指名手配
香美さんはどこに行ったんだ?
「もうさ、どん引きだよ。
私って気付かずに生活してたよね。」
俺はもっと速く気付けたんじゃないのか。
何を聞いていたんだ。
俺の耳は節穴だ。
電話が鳴る。この電話は今日持たされた奴で香美さんしか番号を知らない。
しかし開くと妹と表示される。
何時の間に。
まぁ出ないわけにも行かないだろう。
「あ、お兄ちゃん? もしもーし。」
陽子だ、この声を聞くと安心できる。
「よ。」
「えぇ! 喋った!! 」
大神さんが驚きの声を上げる。
「た、大変だよ。

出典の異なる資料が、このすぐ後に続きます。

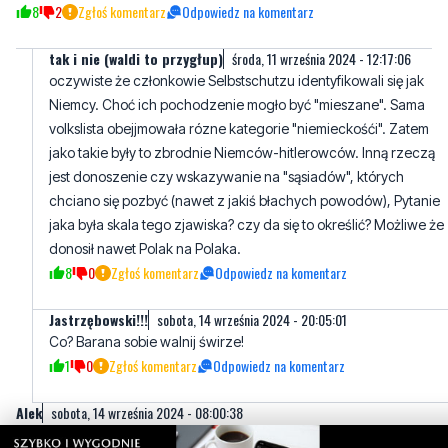
oczywiste że członkowie Selbstschutzu identyfikowali się jak
Niemcy. Choć ich pochodzenie mogło być "mieszane". Sama
volkslista obejjmowała rózne kategorie "niemieckośći". Zatem
jako takie były to zbrodnie Niemców-hitlerowców. Inną rzeczą
jest donoszenie czy wskazywanie na "sąsiadów", których
chciano się pozbyć (nawet z jakiś błachych powodów), Pytanie
jaka była skala tego zjawiska? czy da się to określić? Możliwe że
donosił nawet Polak na Polaka.
8
0
Zgłoś komentarz
Odpowiedz na komentarz
Jastrzębowski!!!
sobota, 14 września 2024 - 20:05:01
Co? Barana sobie walnij świrze!
1
0
Zgłoś komentarz
Odpowiedz na komentarz
AIek
sobota, 14 września 2024 - 08:00:38
Niech jadą. 12 października 2017 w Sejmie rozmawiano o
proteście głodowym lekarzy rezydentów. Podczas debaty jedna z
posłanek opozycji mówiła, że „młodzi lekarze są świetnie
wykształceni, znają języki obce i w każdej chwili mogą wyjechać z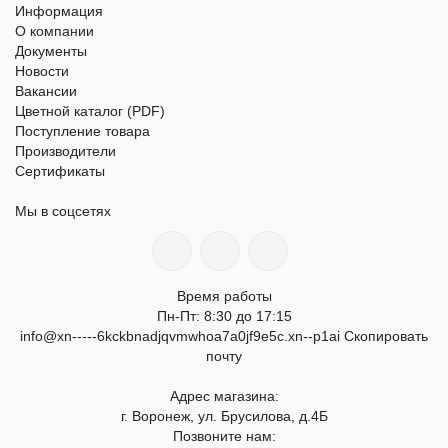
Информация
О компании
Документы
Новости
Вакансии
Цветной каталог (PDF)
Поступление товара
Производители
Сертификаты
Мы в соцсетях
Время работы
Пн-Пт: 8:30 до 17:15
info@xn-----6kckbnadjqvmwhoa7a0jf9e5c.xn--p1ai
Скопировать
почту
Адрес магазина:
г. Воронеж, ул. Брусилова, д.4Б
Позвоните нам: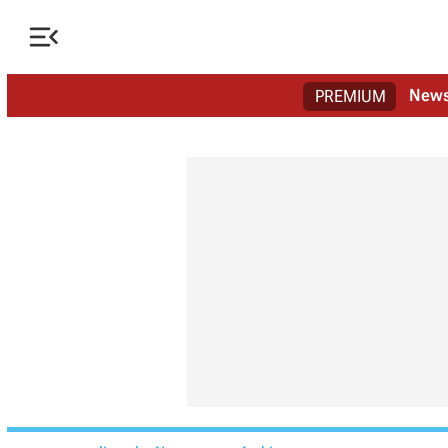

New
PREMIUM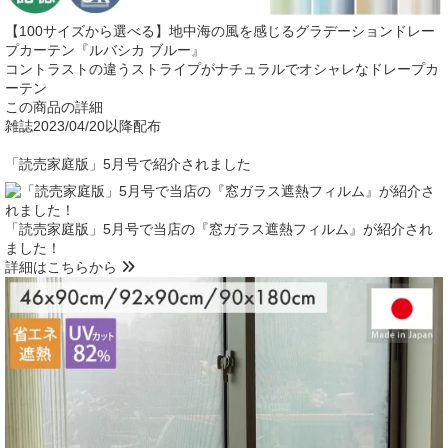
【100サイズから選べる】地中海の風を感じるグラデーションドレー
プカーテン『ルバシカ ブルー』
コントラストの違うストライプがナチュラルでオシャレなドレープカ
ーテン
この商品の詳細
雑誌
2023/04/20以降配布
「読売家庭版」5月号で紹介されました
「読売家庭版」5月号で当店の『窓ガラス遮熱フィルム』が紹介され
ました！
詳細はこちらから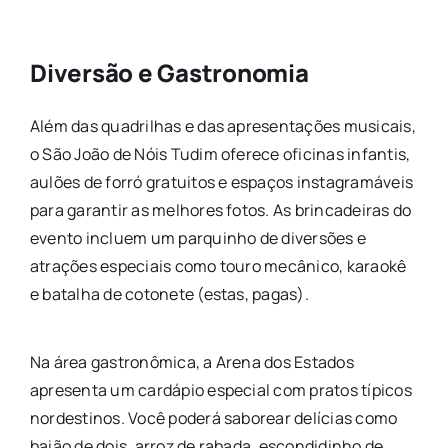
Diversão e Gastronomia
Além das quadrilhas e das apresentações musicais,
o São João de Nóis Tudim oferece oficinas infantis,
aulões de forró gratuitos e espaços instagramáveis
para garantir as melhores fotos. As brincadeiras do
evento incluem um parquinho de diversões e
atrações especiais como touro mecânico, karaokê
e batalha de cotonete (estas, pagas).
Na área gastronômica, a Arena dos Estados
apresenta um cardápio especial com pratos típicos
nordestinos. Você poderá saborear delícias como
baião de dois, arroz de rabada, escondidinho de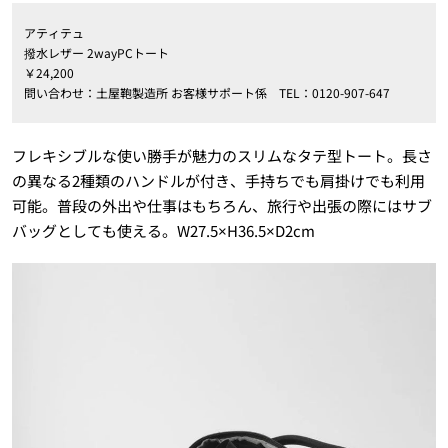
アティテュ
撥水レザー 2wayPCトート
￥24,200
問い合わせ：土屋鞄製造所 お客様サポート係 TEL：0120-907-647
フレキシブルな使い勝手が魅力のスリムなタテ型トート。長さ
の異なる2種類のハンドルが付き、手持ちでも肩掛けでも利用
可能。普段の外出や仕事はもちろん、旅行や出張の際にはサブ
バッグとしても使える。W27.5×H36.5×D2cm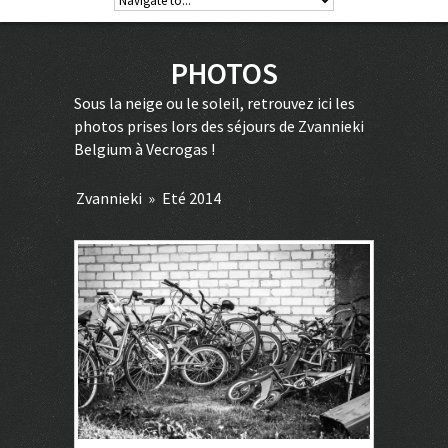
PHOTOS
Sous la neige ou le soleil, retrouvez ici les
photos prises lors des séjours de Zvannieki
Belgium à Vecrogas !
Zvannieki
»
Eté 2014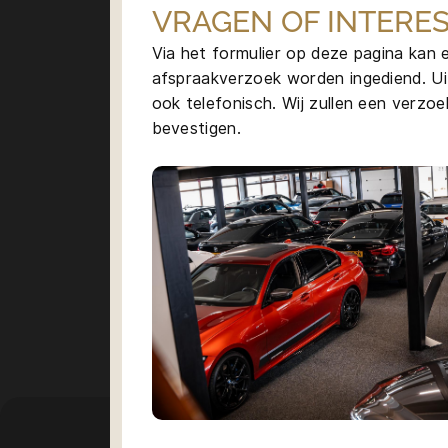
VRAGEN OF INTERES
Via het formulier op deze pagina kan
afspraakverzoek worden ingediend. Ui
ook telefonisch. Wij zullen een verzoek
bevestigen.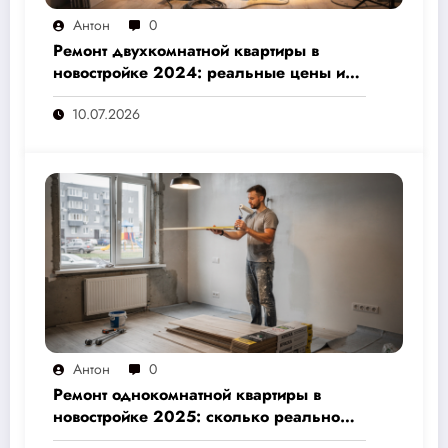
Антон
0
Ремонт двухкомнатной квартиры в
новостройке 2024: реальные цены и
скрытые расходы, которые вам не
10.07.2026
назовут подрядчики
Антон
0
Ремонт однокомнатной квартиры в
новостройке 2025: сколько реально
стоит и как не переплатить — полный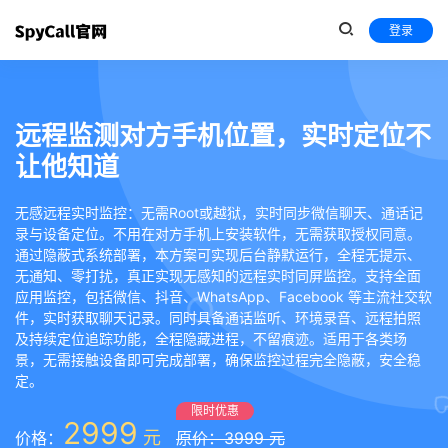
登录
远程监测对方手机位置，实时定位不
让他知道
无感远程实时监控：无需Root或越狱，实时同步微信聊天、通话记
录与设备定位。不用在对方手机上安装软件，无需获取授权同意。
通过隐蔽式系统部署，本方案可实现后台静默运行，全程无提示、
无通知、零打扰，真正实现无感知的远程实时同屏监控。支持全面
应用监控，包括微信、抖音、WhatsApp、Facebook 等主流社交软
件，实时获取聊天记录。同时具备通话监听、环境录音、远程拍照
及持续定位追踪功能，全程隐藏进程，不留痕迹。适用于各类场
景，无需接触设备即可完成部署，确保监控过程完全隐蔽，安全稳
定。
限时优惠
2999
元
价格：
原价：3999 元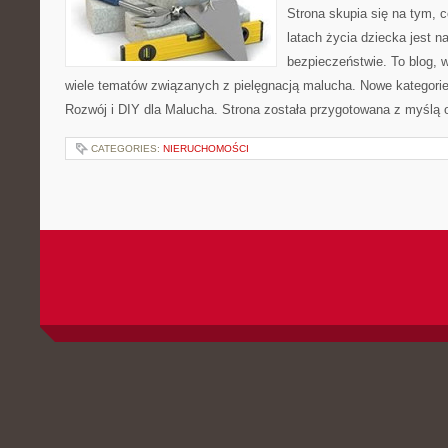
Strona skupia się na tym, 
latach życia dziecka jest 
bezpieczeństwie. To blog,
wiele tematów związanych z pielęgnacją malucha. Nowe kategorie 
Rozwój i DIY dla Malucha. Strona została przygotowana z myślą 
CATEGORIES:
NIERUCHOMOŚCI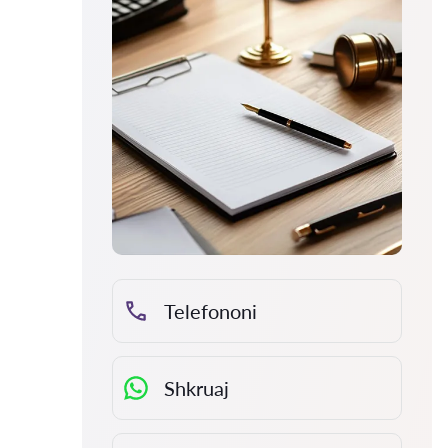
Telefononi
Shkruaj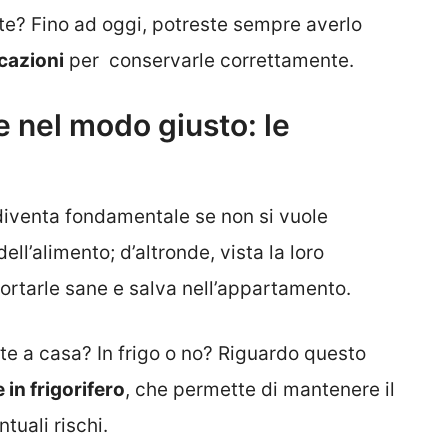
nte? Fino ad oggi, potreste sempre averlo
icazioni
per conservarle correttamente.
 nel modo giusto: le
diventa fondamentale se non si vuole
dell’alimento; d’altronde, vista la loro
 portarle sane e salva nell’appartamento.
e a casa? In frigo o no? Riguardo questo
in frigorifero
, che permette di mantenere il
tuali rischi.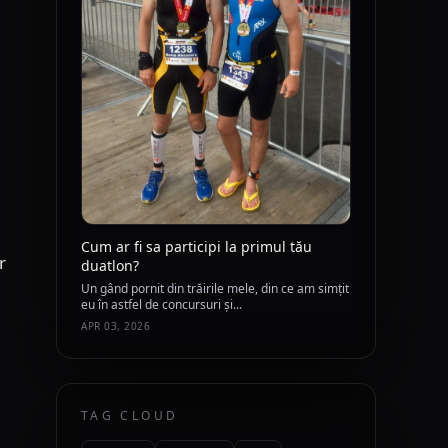
Cum ar fi sa participi la primul tău
r
duatlon?
Un gând pornit din trăirile mele, din ce am simțit
eu în astfel de concursuri și...
APR 03, 2026
TAG CLOUD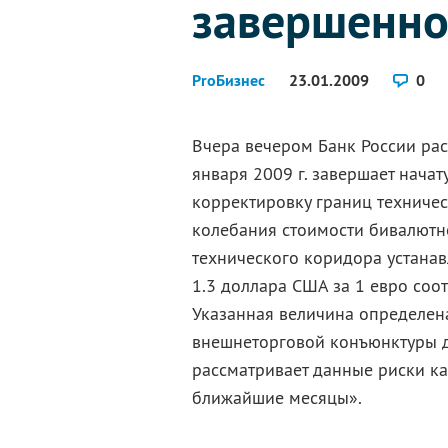
завершенн
ProБизнес
23.01.2009
0
Вчера вечером Банк России рас
января 2009 г. завершает нача
корректировку границ техниче
колебания стоимости бивалютно
технического коридора устанав
1.3 доллара США за 1 евро соо
Указанная величина определен
внешнеторговой конъюнктуры д
рассматривает данные риски ка
ближайшие месяцы».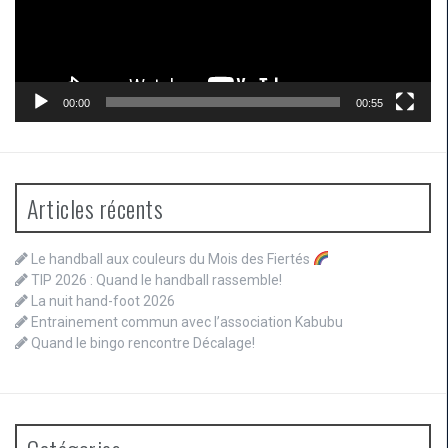
00:00
00:55
Articles récents
Le handball aux couleurs du Mois des Fiertés
TIP 2026 : Quand le handball rassemble!
La nuit hand-foot 2026
Entrainement commun avec l’association Kabubu
Quand le bingo rencontre Décalage!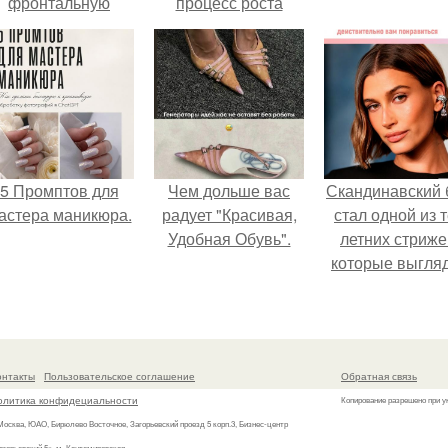
фронтальную
процесс роста
камеру.
ногтей
5 Промптов для
Чем дольше вас
Скандинавский 
астера маникюра.
радует "Красивая,
стал одной из 
Удобная Обувь".
летних стриже
которые выгля
очень просто
онтакты
Пользовательское соглашение
Обратная связь
олитика конфидециальности
Копирование разрешено при у
 Москва, ЮАО, Бирюлево Восточное, Загорьевский проезд 5 корп.3, Бизнес-центр
агорьевский 5», м. Кантемировская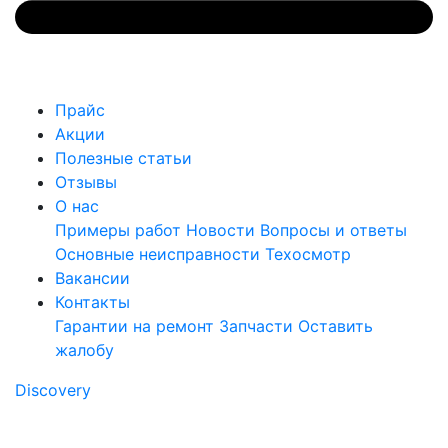
Прайс
Акции
Полезные статьи
Отзывы
О нас
Примеры работ
Новости
Вопросы и ответы
Основные неисправности
Техосмотр
Вакансии
Контакты
Гарантии на ремонт
Запчасти
Оставить
жалобу
Discovery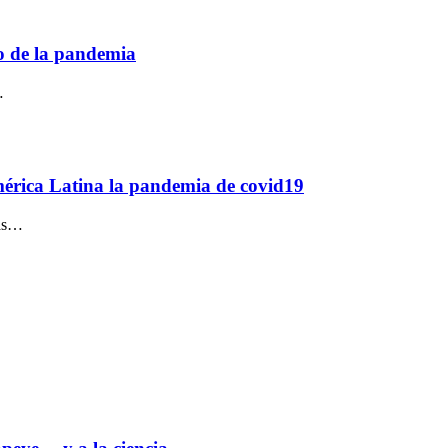
o de la pandemia
…
América Latina la pandemia de covid19
las…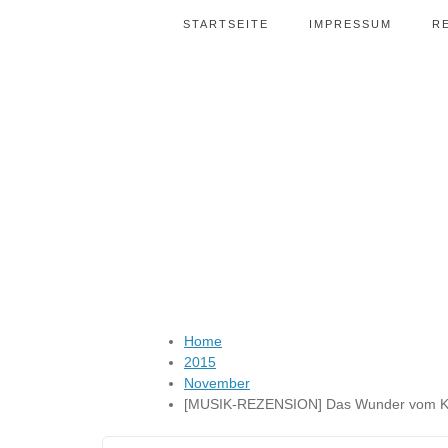
STARTSEITE
IMPRESSUM
R
Home
2015
November
[MUSIK-REZENSION] Das Wunder vom Ki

」
陽子が困っている。
俺は死ぬ覚悟で陽子の悩みに答えると決心した。
「なんか私、アイドルになっちった。」
「おぉ! 」
つい感嘆の声を上げてしまう。
しかしそれならなぜこんなにも陽子が戸惑う必要があるのだろうか。
何の不思議も無いはずだ。
「ほ、ほかにもお父さんがダンサーになったり、お母さんが
ピアニストになったりして…。」
いやそれは無いだろう。
父さんに踊りは似合わないし母さんだって歌すら聴けたものじゃないのに。
「そ、それでね、あのニュース見てたんだけど。」
さすが陽子偉いな。
「お兄ちゃんが指名手配犯に就職しちゃってるんだよ。」